WHAT IS NEEDED: Reproduce the data below exactly. Skip the pictures.

++++++

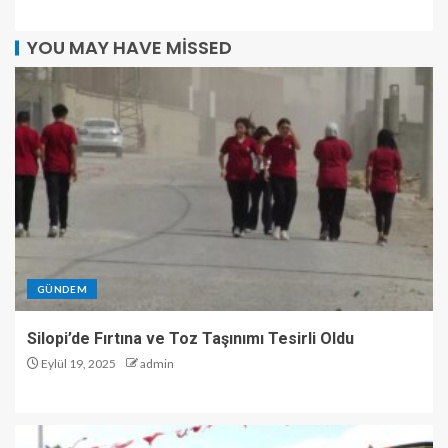
YOU MAY HAVE MISSED
GÜNDEM
Silopi’de Fırtına ve Toz Taşınımı Tesirli Oldu
Eylül 19, 2025
admin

++++++

RESULT FOR THIS EXERCISE:
YOU MAY HAVE MISSED
GÜNDEM
Silopi’de Fırtına ve Toz Taşınımı Tesirli Oldu
Eylül 19, 2025
admin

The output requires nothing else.